No, this isn’t about backing up your work on another device or keeping a printout. (Though that kind of backup is vital if you work on a computer.) This is about one way to diagnose and fix a problem you have while writing, and it’s related (no surprise) to the problem you might have untangling yarn.
When your yarn (or story) has gotten itself in a tangle, you can either keep pulling forward, on the grounds that it will sort itself out (and sometimes it does, when you’re pulling yarn from the inside of a ball–the entire guts of the ball may come out, or just a small bit that the yarn has looped around) or you can work backwards from the tangle to find that loop or knot and pick it loose. This post is about the backing-up kind of fix.
It’s not my favorite way to deal with a stuck story. I will almost always try forging ahead first, in the hopes that what appears to be a tangle is actually not, just a lot of new material that needs to be laid out in order, and the tension of moving the story forward will pull it into line. That works often enough to keep me using it as a first choice.
Second choice is the simpler “backing up” approach, which is to go back and read the story from the first, looking for the place where the trouble started. But stories, like yarn and tree branches, have a grain–a direction in which they flow smoothly and can slide the reader right past the start of trouble, and a direction in which they resist that slide. So unless the problem’s start is really obvious (suddenly the feel of the story changes a lot) this method doesn’t help as much as I want it to. I do it because if it does work, it’s easier and faster than the real backing up method.

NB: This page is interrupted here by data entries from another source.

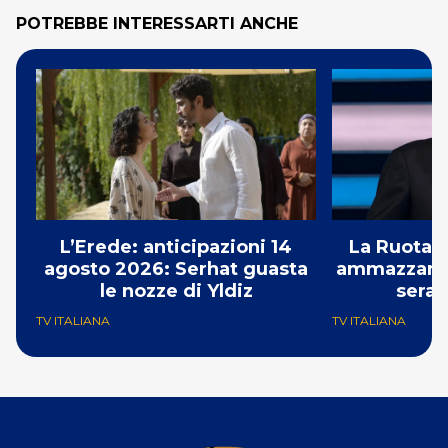
POTREBBE INTERESSARTI ANCHE
L’Erede: anticipazioni 14
La Ruota d
agosto 2026: Serhat guasta
ammazzando 
le nozze di Yldiz
serat
TV ITALIANA
TV ITALIANA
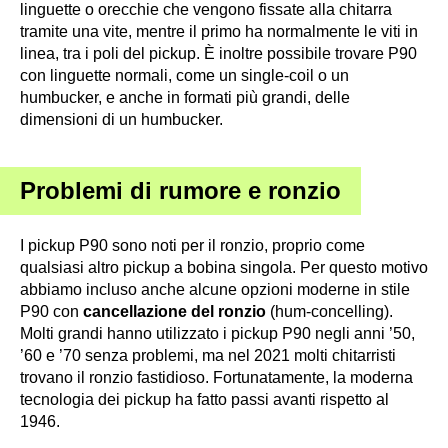
linguette o orecchie che vengono fissate alla chitarra
tramite una vite, mentre il primo ha normalmente le viti in
linea, tra i poli del pickup. È inoltre possibile trovare P90
con linguette normali, come un single-coil o un
humbucker, e anche in formati più grandi, delle
dimensioni di un humbucker.
Problemi di rumore e ronzio
I pickup P90 sono noti per il ronzio, proprio come
qualsiasi altro pickup a bobina singola. Per questo motivo
abbiamo incluso anche alcune opzioni moderne in stile
P90 con
cancellazione del ronzio
(hum-concelling).
Molti grandi hanno utilizzato i pickup P90 negli anni ’50,
’60 e ’70 senza problemi, ma nel 2021 molti chitarristi
trovano il ronzio fastidioso. Fortunatamente, la moderna
tecnologia dei pickup ha fatto passi avanti rispetto al
1946.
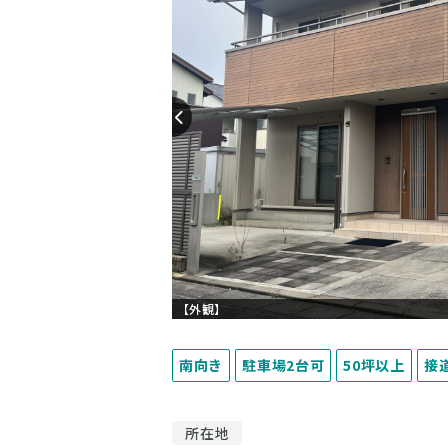
【外観】
南向き
駐車場2台可
50坪以上
接
所在地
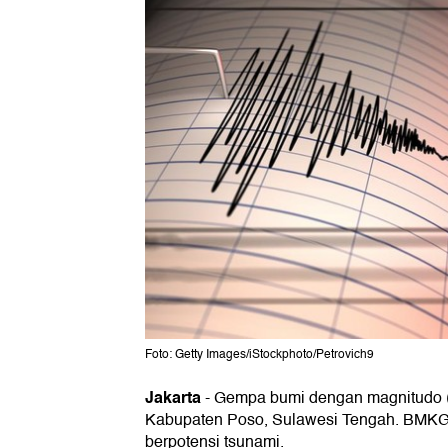
Foto: Getty Images/iStockphoto/Petrovich9
Jakarta
-
Gempa bumi dengan magnitudo 
Kabupaten Poso, Sulawesi Tengah. BMKG
berpotensi tsunami.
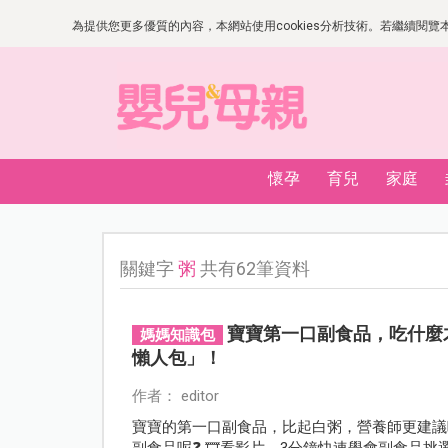
為提供您更多優質的內容，本網站使用cookies分析技術。若繼續閱覽本網
懷孕
育兒
家庭
關鍵字
粥
共有62筆資料
寶寶第一口副食品，吃什麼
媽媽知識包
懶人包」！
作者： editor
寶寶的第一口副食品，比起白粥，營養師更建議吃
副食品呢❓ 🎞️看影片，3分鐘快速學會副食品挑選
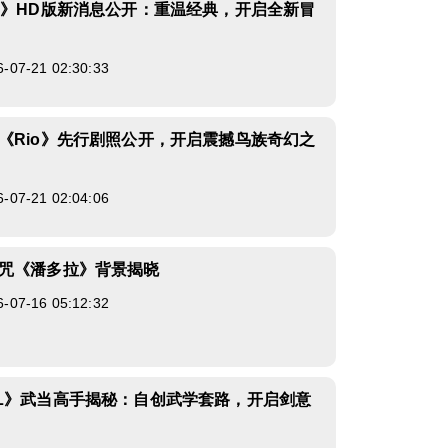
0》HD版新消息公开：重温经典，开启全新冒
7-21 02:30:33
《Rio》先行剧照公开，开启震撼鸟族奇幻之
7-21 02:04:06
咒《潘多拉》背景揭晓
7-16 05:12:32
L》武当高手揭秘：自创武学套路，开启剑意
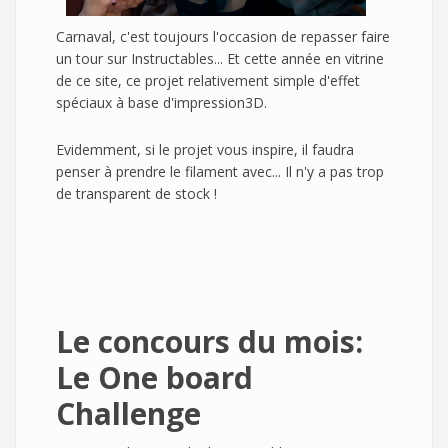
Carnaval, c'est toujours l'occasion de repasser faire
un tour sur Instructables... Et cette année en vitrine
de ce site, ce projet relativement simple d'effet
spéciaux à base d'impression3D.
Evidemment, si le projet vous inspire, il faudra
penser à prendre le filament avec... Il n'y a pas trop
de transparent de stock !
Le concours du mois:
Le One board
Challenge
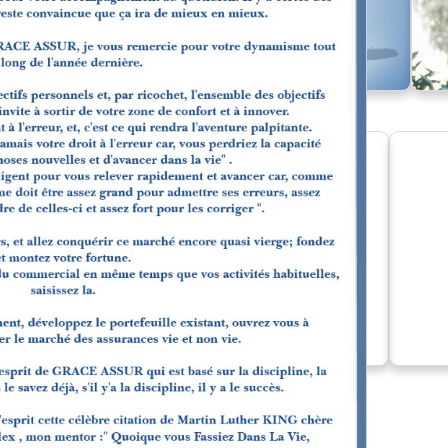
Découvrir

Backing up is time-consuming and difficult precisely because the story does not want to be read backwards. But like turning a picture upside down to see exactly where it doesn’t work (wonder why that arm looks just a little wonky? Turn it upside down and it’s obvious), working backward through the story reliably locates the start of the problem area, even if you wrote pages and pages beyond it before being yanked to a halt.
To do this, it does help to have done the easy thing first. Say you have 250 pages of your new book. It was going along briskly until somewhere over page 200, when it began to feel slow and “thick.” You kept going, hoping it would straighten itself out, but instead it went slower, and slower, and now–after several days of staring at it and struggling with it, you can’t go forward. You then went back to the beginning, paying attention to how you felt writing it. You remember now that the slow-down began around page 225, but you can’t see anything wrong with that, or subsequent pages, until 245, where you were clearly feeling annoyed with it.
So you have to do the full backward thing. For safety’s sake, go back to 220 (if you’re confident of your perception that it began to slow down at about 225) or even as far back as 200, when you’re sure it was still chugging along happily. Now you will concentrate on the problem area…backwards.
But what are you looking for? Not anything you learned in high school English: the problem is not a typo, a misspelled word, a punctuation error, a run-on sentence. The problem is structural, either at the level of design (if you outline, it’s a problem in the outline) or construction. If your book is a house, then it’s a house with no foundation under one end, no way to get into one or more rooms, or a stairway that doesn’t reach the next floor…that kind of problem.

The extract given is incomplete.